As for the market, you probably heard my tone last night, cautiously bearish and expecting most likely to see a false breakout, but unwilling to commit as the indicators had been turned around by Friday's options expiration. Today we got the clarity I was hoping for and then some. My fear was that Friday the S&P/SPY calls at $112 (the highest open interest) were possibly being pinned down to make them expire worthless and then there would be the possibility that they'd let the market rise after that. the market had an enormous head start on that scenario this morning and failed miserably, but as I have noted, we saw 2 false breakouts last week alone, now we have a third.

There is some early 3C divergences on the 1 minute chart suggesting early strength, again I do not feel this will lead to anything significant and it is time to start watching for the tell-tale signs of a decline as almost all of 3C timeframes have lined up in all 4 versions and in almost all timeframes in all averages on the distribution side. This is extraordinary to see, it doesn't happen often. We've had to sit through some enormous volatility and drawdown, but I do believe we are close to realizing the trend we have been preparing for.

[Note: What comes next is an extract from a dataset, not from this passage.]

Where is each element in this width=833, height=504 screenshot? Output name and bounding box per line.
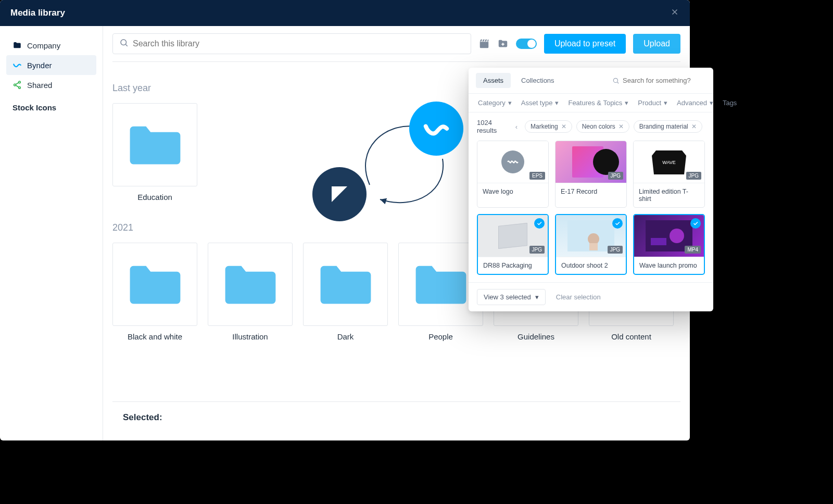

In the meantime, despite some negative action in the miners, there remains positive accumulation in several names. I will list those long trades tonight, this is not at odds with my bearish market stance, there's always a bull market somewhere even in the middle of a bear. However, these are most probably counter trend trades and needed to be respected for the danger that they can bring in trading against a trend that is emerging so make sure not to over commit, make sure to properly position size and set a wide stop initially (take in fewer shares) to give the trade some space to work. It's not easy to short into strength and buy weakness but that is what is called for right now.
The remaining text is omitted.